Nach Lehre und Rechtsprechung ist die Frage, ob und mit welcher Wirkung die Vertretung bei der Wechselzeichnung zulässig ist, also der Vertretene wechselmäßig zu haften hat, mangels einer entsprechenden Vorschrift im Wechselgesetz nach bürgerlichem Recht zu beurteilen (Stranz, Wechselgesetz[14] S. 70, 13. Aufl. S. 128, Stanzl, Wechsel-, Scheck- und sonstiges Wertpapierrecht, S. 41, SZ. XXIX 42). Ebenso stimmen Lehre und Rechtsprechung darüber überein, daß im Falle der freiwilligen oder notwendigen Vertretung einer Person durch mehrere nur kollektivzeichnungsberechtigte Vertreter eine wechselmäßige Verbindlichkeit des Vertretenen auch dann eintritt, wenn der Wechsel formgerecht nur von einem von ihnen unterzeichnet ist, die übrigen Vertreter aber - sei es formell, sei es formlos - einwilligen oder genehmigen. Die Genehmigung kann auch nachträglich und durch schlüssige Handlungen erklärt werden (Jakobi, Wechsel- und Scheckrecht, S. 242, Stanzl, a. a. O. S. 40, Stranz[14] S. 71, 13. Aufl. S. 133, SZ. XXV 114, JBl. 1965 S. 371, AC. 2098, Rechtsprechung 1927 Nr. 95, Rechtsprechung 1934 Nr. 225, Zentralblatt 1918 Nr. 154, RG. Band 118 S. 168). Daraus folgt für den vorliegenden Fall, daß die beklagte Partei - für die nach den Feststellungen des Erstgerichtes getrennte Betriebsräte der Arbeiter und Angestellten zu wählen sind und die daher nach dem Gesetz (§ 24

(2) BRG.) allerdings durch die Obmänner (Stellvertreter) beider Betriebsräte vertreten wird - wechselmäßig auch durch die Unterschrift des Obmannes des Betriebsrates der Arbeiter allein verpflichtet wurde, wenn der Obmann des Betriebsrates der Angestellten im vorhinein oder nachträglich, formell oder durch schlüssige Handlungen, seine Genehmigung dazu erteilte. Bei dieser allfälligen Genehmigung handelt es sich nicht um eine Bevollmächtigung des einen allein aufgetretenen Vertreters durch die beklagte Partei. Es kann deshalb dahingestellt bleiben, ob eine solche dem Gesetz widersprechende Bevollmächtigung überhaupt möglich gewesen wäre. Nur eine derartige Bevollmächtigung müßte aber im Sinne des § 557 (2) ZZPO. urkundlich nachgewiesen werden, um einen Wechselzahlungsauftrag gegen die beklagte Partei zu erwirken. Zum Unterschied von der freiwilligen Vertretung handelt der gesetzliche Vertreter nicht als Machthaber des Geschäftsherrn auf Grund einer Vollmacht desselben, wenn auch in beiden Fällen der Vertreter im Namen des Vertretenen tätig wird. Bestimmt das Gesetz unmittelbar den Vertreter (z. B. ehelicher Vater, Amtsvormundschaft bei unehelichen Kindern) oder ist dem Gesetz zu entnehmen, wer das vertretungsbefugte Organ einer juristischen Person ist, so bedarf es nach § 557 (2) ZPO. keiner Vollmacht des Vertreters, um einen Wechselzahlungsauftrag gegen den Vertretenen zu erwirken, allenfalls ist jedoch ein entsprechender urkundlicher Nachweis dafür erforderlich, daß der als Vertreter auftretenden Person die entsprechende Funktion zukommt.
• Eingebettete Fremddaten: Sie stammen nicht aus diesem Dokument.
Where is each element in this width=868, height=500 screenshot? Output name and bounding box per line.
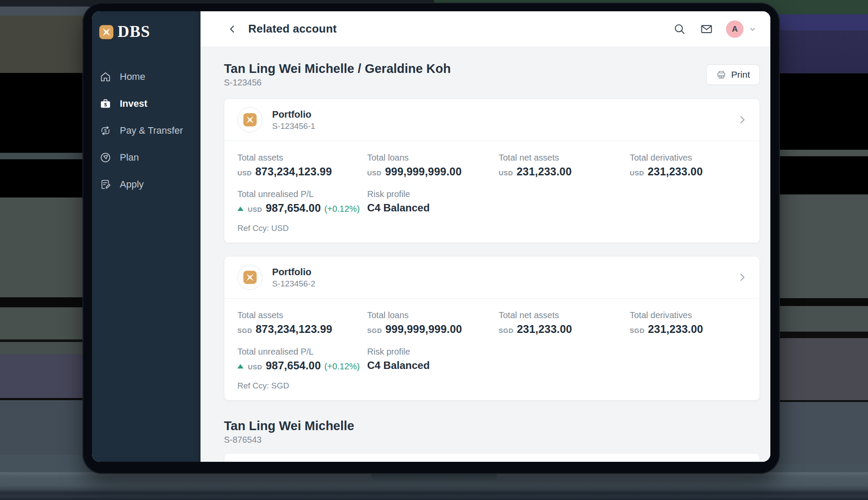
portfolio-card: Portfolio S-123456-1 Total assets USD873… [224, 99, 760, 243]
portfolio-logo-icon [237, 265, 263, 290]
print-button[interactable]: Print [706, 64, 760, 85]
apply-icon [99, 178, 112, 191]
page-title: Related account [248, 22, 337, 36]
stat-amount: 987,654.00 [266, 359, 321, 372]
portfolio-title: Portfolio [272, 109, 315, 120]
stat-amount: 231,233.00 [516, 165, 572, 178]
dbs-logo-icon [99, 25, 114, 39]
portfolio-card: Portfolio S-123456-2 Total assets SGD873… [224, 256, 760, 401]
currency-code: USD [248, 361, 262, 373]
stat-total-derivatives: Total derivatives USD231,233.00 [630, 152, 746, 179]
portfolio-id: S-123456-2 [272, 279, 315, 289]
search-icon[interactable] [672, 22, 687, 36]
sidebar-item-label: Apply [120, 179, 144, 190]
sidebar: DBS Home $ [92, 11, 201, 462]
sidebar-item-label: Pay & Transfer [120, 125, 183, 136]
stat-amount: 873,234,123.99 [256, 323, 332, 335]
reference-currency: Ref Ccy: USD [224, 224, 760, 243]
stat-total-net-assets: Total net assets USD231,233.00 [499, 152, 630, 179]
stat-total-derivatives: Total derivatives SGD231,233.00 [630, 310, 746, 337]
stat-risk-profile: Risk profile C4 Balanced [367, 346, 499, 373]
portfolio-title: Portfolio [272, 266, 315, 278]
section-heading-row: Tan Ling Wei Michelle / Geraldine Koh S-… [224, 62, 760, 87]
stats-row-2: Total unrealised P/L USD 987,654.00 (+0.… [224, 337, 760, 373]
stat-total-loans: Total loans SGD999,999,999.00 [367, 310, 499, 337]
currency-code: SGD [499, 325, 513, 337]
stat-total-net-assets: Total net assets SGD231,233.00 [499, 310, 630, 337]
stat-unrealised-pl: Total unrealised P/L USD 987,654.00 (+0.… [237, 346, 367, 373]
stats-row-2: Total unrealised P/L USD 987,654.00 (+0.… [224, 179, 760, 216]
currency-code: USD [630, 167, 644, 179]
laptop-base [0, 472, 868, 500]
svg-text:$: $ [104, 128, 107, 133]
sidebar-item-apply[interactable]: Apply [92, 171, 201, 198]
stat-amount: 873,234,123.99 [255, 165, 332, 178]
plan-icon [99, 151, 112, 164]
app-screen: DBS Home $ [92, 11, 770, 462]
chevron-right-icon[interactable] [736, 114, 748, 126]
home-icon [99, 70, 112, 83]
sidebar-item-home[interactable]: Home [92, 63, 201, 90]
gain-arrow-up-icon [237, 364, 243, 368]
svg-text:$: $ [104, 102, 107, 107]
currency-code: SGD [367, 325, 382, 337]
pl-change-percent: (+0.12%) [324, 360, 360, 372]
topbar-actions: A [672, 20, 757, 38]
profile-menu[interactable]: A [726, 20, 757, 38]
sidebar-item-invest[interactable]: $ Invest [92, 90, 201, 117]
chevron-down-icon [748, 24, 757, 34]
content: Tan Ling Wei Michelle / Geraldine Koh S-… [201, 47, 770, 462]
section-heading-row: Tan Ling Wei Michelle S-876543 [224, 419, 760, 444]
pay-transfer-icon: $ [99, 124, 112, 137]
account-holder-name: Tan Ling Wei Michelle / Geraldine Koh [224, 62, 451, 76]
main-area: Related account A [201, 11, 770, 462]
stat-amount: 987,654.00 [266, 202, 321, 214]
account-holder-name: Tan Ling Wei Michelle [224, 419, 354, 433]
laptop-frame: DBS Home $ [82, 3, 780, 474]
currency-code: USD [367, 167, 381, 179]
reference-currency: Ref Ccy: SGD [224, 381, 760, 400]
currency-code: SGD [630, 325, 644, 337]
stat-unrealised-pl: Total unrealised P/L USD 987,654.00 (+0.… [237, 189, 367, 216]
gain-arrow-up-icon [237, 207, 243, 211]
account-id: S-876543 [224, 435, 354, 444]
stat-amount: 231,233.00 [648, 165, 703, 178]
sidebar-item-label: Plan [120, 152, 139, 163]
risk-profile-value: C4 Balanced [367, 202, 499, 214]
stat-risk-profile: Risk profile C4 Balanced [367, 189, 499, 216]
currency-code: USD [248, 204, 262, 216]
printer-icon [716, 69, 727, 80]
portfolio-id: S-123456-1 [272, 122, 315, 131]
stats-row-1: Total assets USD873,234,123.99 Total loa… [224, 141, 760, 179]
stat-amount: 231,233.00 [648, 323, 703, 335]
risk-profile-value: C4 Balanced [367, 359, 499, 372]
currency-code: SGD [237, 325, 252, 337]
currency-code: USD [499, 167, 513, 179]
portfolio-card-header[interactable]: Portfolio S-876543-0 CORPORATE [224, 454, 760, 462]
sidebar-item-label: Invest [120, 98, 148, 109]
avatar[interactable]: A [726, 20, 743, 38]
portfolio-card-header[interactable]: Portfolio S-123456-1 [224, 99, 760, 141]
portfolio-logo-icon [237, 107, 263, 132]
stat-amount: 999,999,999.00 [385, 323, 462, 335]
mail-icon[interactable] [699, 22, 714, 36]
stat-total-assets: Total assets SGD873,234,123.99 [237, 310, 367, 337]
stats-row-1: Total assets SGD873,234,123.99 Total loa… [224, 299, 760, 337]
stat-total-assets: Total assets USD873,234,123.99 [237, 152, 367, 179]
invest-icon: $ [99, 97, 112, 110]
account-id: S-123456 [224, 78, 451, 87]
stat-amount: 999,999,999.00 [385, 165, 462, 178]
dbs-wordmark: DBS [118, 23, 150, 41]
dbs-logo: DBS [92, 11, 201, 41]
chevron-right-icon[interactable] [736, 271, 748, 283]
portfolio-card-header[interactable]: Portfolio S-123456-2 [224, 257, 760, 298]
currency-code: USD [237, 167, 252, 179]
portfolio-card: Portfolio S-876543-0 CORPORATE [224, 453, 760, 462]
sidebar-item-label: Home [120, 71, 145, 82]
sidebar-nav: Home $ Invest [92, 63, 201, 198]
stat-total-loans: Total loans USD999,999,999.00 [367, 152, 499, 179]
back-button[interactable] [226, 23, 239, 36]
sidebar-item-plan[interactable]: Plan [92, 144, 201, 171]
stat-amount: 231,233.00 [517, 323, 572, 335]
sidebar-item-pay-transfer[interactable]: $ Pay & Transfer [92, 117, 201, 144]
Da im vorliegenden Fall in den Einwendungen gegen den Wechselzahlungsauftrag des Erstgerichtes gar nicht vorgebracht worden war, daß der auf dem Wechsel namens der beklagten Partei aufscheinende Ernst K. zur kritischen Zeit nicht ordnungsgemäß gewählter Obmann des Betriebsrates gewesen sei, es also nicht strittig war, daß ihm die Organstellung eines wenn auch bloß kollektivzeichnungsberechtigten Vertreters der beklagten Partei zukam, war die Frage der urkundlichen "Vollmacht" des Ernst K. auch im Verfahren über die Einwendungen gegen den Wechselzahlungsauftrag nicht zu erörtern.

Das Schicksal des Wechselzahlungsauftrages ist somit, wie das Berufungsgericht zutreffend erkannte, davon abhängig, ob die beklagte Partei die Annahme des Wechsels billigte, d. h. ob der Obmann des Angestelltenbetriebsrates oder sein Stellvertreter im vorhinein oder nachträglich die Zustimmung erteilte, daß der Obmann des Arbeiterbetriebsrates allein den gegenständlichen Wechsel namens der beklagten Partei unterzeichnete. Deshalb sind die diesbezüglichen Behauptungen der Klägerin zu prüfen. Da darüber Feststellungen des Erstgerichtes fehlen, hat das Berufungsgericht mit Recht das Urteil der ersten Instanz aufgehoben.